Donfrancesco ha trovato infatti, appena fuori città, tra i boschi e i laghi che Hitchcock immortalò in La congiura degli innocenti, la pecora nera della comunità di Barre, Piero Bonamico. Un fascista repubblichino, quattordicenne nel 1944, membro della famigerata gang di Felice Bottero, che spadroneggiava a Genova-San Fruttuoso, nell'entroterra, poi incolonnata nella X Mas di Junio Valerio Borghese agli ordini dei nazisti, e graziato dalla giustizia partigiana solo perché minorenne. "Anzi ti chiediamo scusa - gli disse il magistrato - un ragazzo come te non doveva finire in quell'inferno. C'è troppa ignoranza da debellare in questo paese". Peccato perché dal 1945 in poi, dal geniale colpo di teatro di Togliatti che spostò a sinistra la maggior parte dei ragazzi di Salò, la produzione di fascisti da fogna ha fatto dell'Italia un paese leader e invidiato nel mondo (Indonesia a parte). "Siamo un paese di pecore. 40 milioni di pecore che inneggiavano al Duce. Perché? Per ignoranza. I ricchi avevano il cinema, il teatro, le sale di concerto, i varietà (c'è ancora in Italia il Varietà?). Ma quasi tutti non avevano nulla". Avevamo solo tramite altoparlanti che coprivano tutto il paese i discorsi del Duce. Già. Ancora nel 1950 metà della popolazione italiana non era mai entrata neppure in una sala parrocchiale. E escono fuori tanti nomi, Ceruti, Princivalle, Gianni Oliva, Martelli, Attilio Corte... che l'amnistia graziò o i partigiani (e perfino gli amici nazisti) annichilirono...

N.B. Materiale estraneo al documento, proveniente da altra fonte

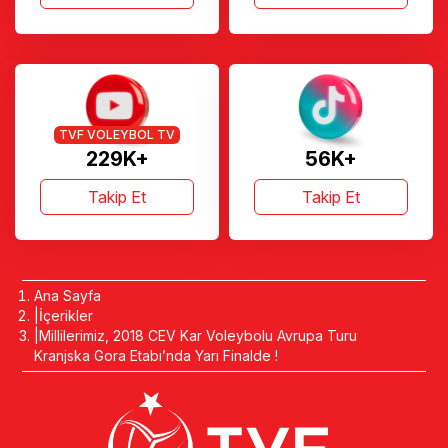
TVF VOLEYBOL TV
229K+
56K+
Takip Et
Takip Et
Ana Sayfa
İçerikler
Millilerimiz, 2018 CEV Kar Voleybolu Avrupa Turu
Kranjska Gora Etabı’nda Yarı Finalde !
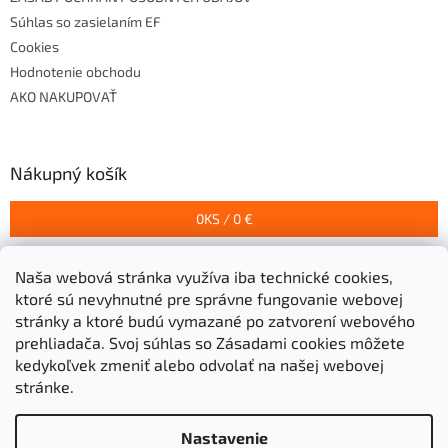
Súhlas so zasielaním EF
Cookies
Hodnotenie obchodu
AKO NAKUPOVAŤ
Nákupný košík
0
KS /
0 €
Naša webová stránka využíva iba technické cookies,
Prijímame online platby
ktoré sú nevyhnutné pre správne fungovanie webovej
stránky a ktoré budú vymazané po zatvorení webového
prehliadača.
Svoj súhlas so Zásadami cookies môžete
kedykoľvek zmeniť alebo odvolať na našej webovej
stránke.
Vytvoril Shoptet
Nastavenie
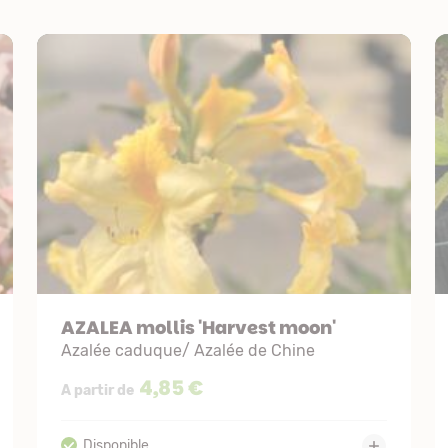
AZALEA mollis 'Harvest moon'
Azalée caduque/ Azalée de Chine
4,85 €
A partir de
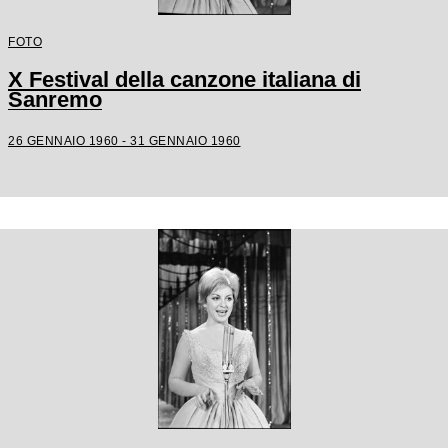
FOTO
X Festival della canzone italiana di
Sanremo
26 GENNAIO 1960 - 31 GENNAIO 1960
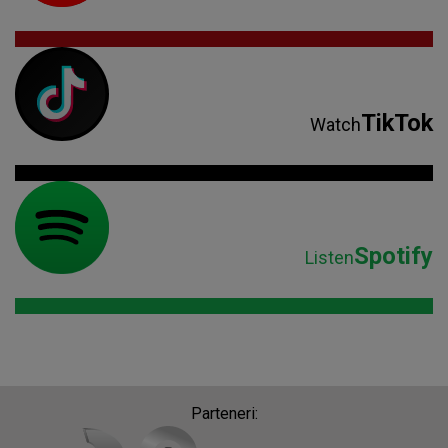
TikTok
Watch
Spotify
Listen
Parteneri:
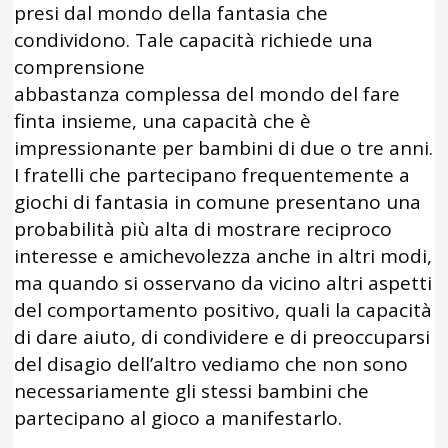
presi dal mondo della fantasia che
condividono. Tale capacità richiede una
comprensione
abbastanza complessa del mondo del fare
finta insieme, una capacità che è
impressionante per bambini di due o tre anni.
I fratelli che partecipano frequentemente a
giochi di fantasia in comune presentano una
probabilità più alta di mostrare reciproco
interesse e amichevolezza anche in altri modi,
ma quando si osservano da vicino altri aspetti
del comportamento positivo, quali la capacità
di dare aiuto, di condividere e di preoccuparsi
del disagio dell’altro vediamo che non sono
necessariamente gli stessi bambini che
partecipano al gioco a manifestarlo.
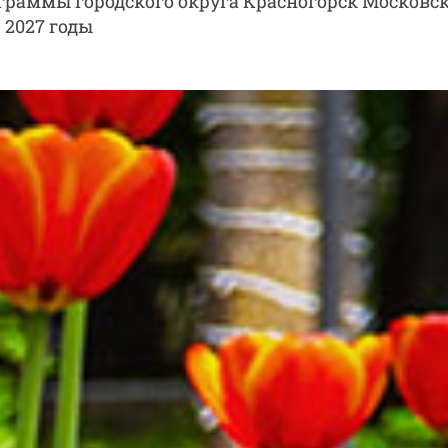
раммы городского округа Красногорск Московс
 2027 годы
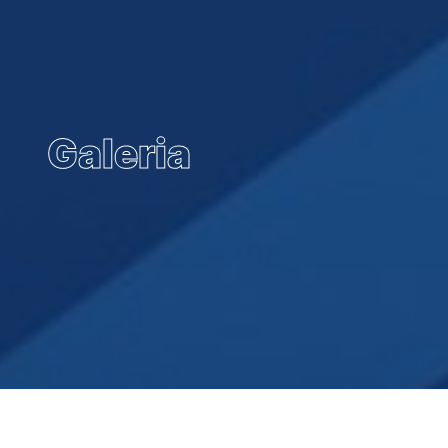
Galeria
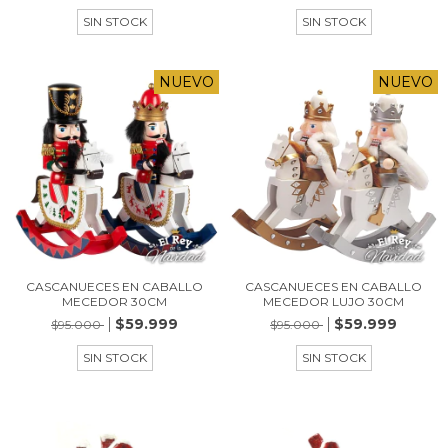
SIN STOCK
SIN STOCK
NUEVO
NUEVO
CASCANUECES EN CABALLO
CASCANUECES EN CABALLO
MECEDOR 30CM
MECEDOR LUJO 30CM
$59.999
$59.999
$95.000
$95.000
SIN STOCK
SIN STOCK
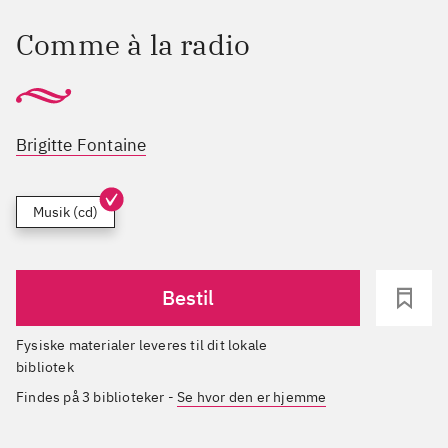
Comme à la radio
Brigitte Fontaine
Musik (cd)
Bestil
Fysiske materialer leveres til dit lokale
bibliotek
Findes på 3 biblioteker
-
Se hvor den er hjemme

Bonamico, aizzato dai capi, dopo aver picchiato, torturato, ucciso, rapinato, rubato, depredato "socialisti, comunisti, anarchici, antifascisti ed ebrei", perché questa è la natura della camicia nera, il gangsterismo, cioè esercitare violenza sugli inferiori, sui deboli, sui razzialmente impuri (ed è per questo che in un paese democratico le leggi contro la propaganda fasciste non sono mai troppe, e non hanno a che fare con la libertà di opinione. Il pugno come programma minimo non è opinione), su una nave da crociera dove lavorava incontra una americana di origini italiane. La sposa. Si trasferisce in America e inizierà a rimettere a posto i pezzi impazziti di una vita troppo precocemente bruciata. Donfrancesco non utilizza i metodi di Robert Kramer e Thomas Harlan che in Mon Nazi e Wundkanal erano ricorsi a trucchi hitleriani per far parlare il gerarca delle SS e fargli confessare i suoi tremendi delitti (sequestro di persona, interrogatorio da quarto grado alla Bogart). Non ne ha bisogno perché lui confessa tutto e subito, e diventa cupo quando si fa prendere dai sensi di colpa, restando in silenzio per minuti e minuti (alla Adriano Celentano). Anche se canticchia giocondo "Giovinezza giovinezza" e chiede al suo intervistatore se la conosce. "Già. Tu non eri ancora nato, e non sai cos'è la divisa da balilla e il Corrierino dei piccoli". Straordinaria è la sua mimica facciale, da consumato attore. E tra le facce che escono fuori in questo psicopatologia del brigatista nero pentito ("ero volontario! volevo commettere quelle atrocità!"), allegria, furia, alterigia, sottomissione, alcune sono davvero insostenibili. Rientra la ferocia quando spiega che gli è stata negata la gioventù, o quando con fierezza afferma che, senza volerlo, quella università della strada gli ha allungato infinitamente la vista e lo ha fatto diventare un "uomo completo" E pochi possono dire di aver attraversato il male, cioè di aver usato il fucile mitragliatore Beretta da 40 pallottole a caricatore, quanto lui. Prima di morire qualcuno racconta cose che mai avrebbe voluto svelare prima. Ma pochi cineasti come Donfrancesco riescono a convincerli.